(Records for processing Opens)

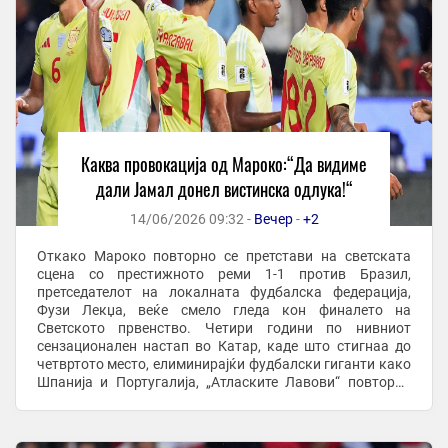
Каква провокација од Мароко:“Да видиме
дали Јамал донел вистинска одлука!“
14/06/2026 09:32 -
Вечер
-
+2
Откако Мароко повторно се претстави на светската
сцена со престижното реми 1-1 против Бразил,
претседателот на локалната фудбалска федерација,
Фузи Лекџа, веќе смело гледа кон финалето на
Светското првенство. Четири години по нивниот
сензационален настап во Катар, каде што стигнаа до
четвртото место, елиминирајќи фудбалски гиганти како
Шпанија и Португалија, „Атласките Лавови“ повторно
покажуваат класа. Ова му даде можност на шефот на ...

(Records for processing Closes)

Of the lines in the data, report each one containing the string "Мароко".

Каква провокација од Мароко:“Да видиме
Откако Мароко повторно се претстави на светската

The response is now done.